Cover art for Chicago lyrics by Portugal. The Man

I was listening to this today and I came to the Animal Farm conclusion, as others have, but I see the song as using Animal Farm as a frame of reference from which to discuss the patterns of war politics. The many references to animals (pigs, caterpillars, horses) are the style in which the scene is set.

The pig represents corruption and power, obviously.

The caterpillar represents the media (not necessarily all media, but a lot of it) and politicians, the people whose job it is to misinform the people. Think of the caterpillar in Alice in Wonderland who sits high on his throne smoking his pipe and speaks only in gibberish when Alice desperately needs his advice in order to escape her situation. The media and politicians who speak on television are more "entertainers" than they are servants of the people, yet they still get paid. "Send your money for the caterpillars to entertain [you]."

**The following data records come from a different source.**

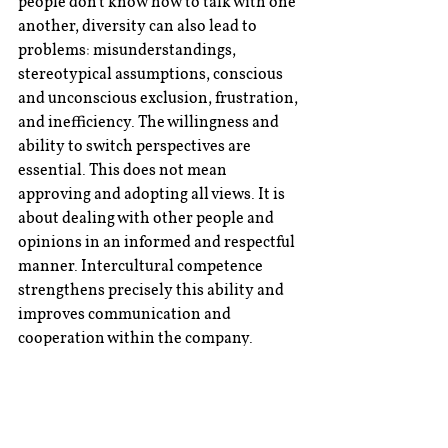
people don't know how to talk with one 
another, diversity can also lead to 
problems: misunderstandings, 
stereotypical assumptions, conscious 
and unconscious exclusion, frustration, 
and inefficiency. The willingness and 
ability to switch perspectives are 
essential. This does not mean 
approving and adopting all views. It is 
about dealing with other people and 
opinions in an informed and respectful 
manner. Intercultural competence 
strengthens precisely this ability and 
improves communication and 
cooperation within the company.
A management team that doesn’t just 
promote intercultural competence as a 
value but actively encourages it - for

I agree with factnotfiction's ideas on "please speak up" and "system's down" pretty much entirely. I hadn't even thought to interpret those lines.

Finally, I came to an idea regarding the horse. Imagine comparing the prospect of going to war to betting on a horse race. Everyone's hopes are riding on the government, everyone's money is riding on their judgement being wise. So, when a country goes to war, that war is like a horse the country is betting on to win a race. Imagine now that the horse realizes all the power that it wields with so many people depending on it. It becomes "taken" with the power and with being the center of attention. Rather than run the race it was meant to run, it pursues its own devices and "runs clubs in the pasture." The horse is taking advantage of its power, running its own horseraces and casinos. War behaves in the same way -- it never behaves the way it is told to. War quickly becomes greedy and, rather than fulfill the purpose it is set to, grows wealthy from the money it steals from all the people who desperately depend on its doing the job quickly.

I didn't explain that well, but what I mean to say is it's a way of saying that war gets out of hand, and the people who create it quickly cease to be its master.

I'm not saying this song was written with this meaning in mind, it's just one way to look at it.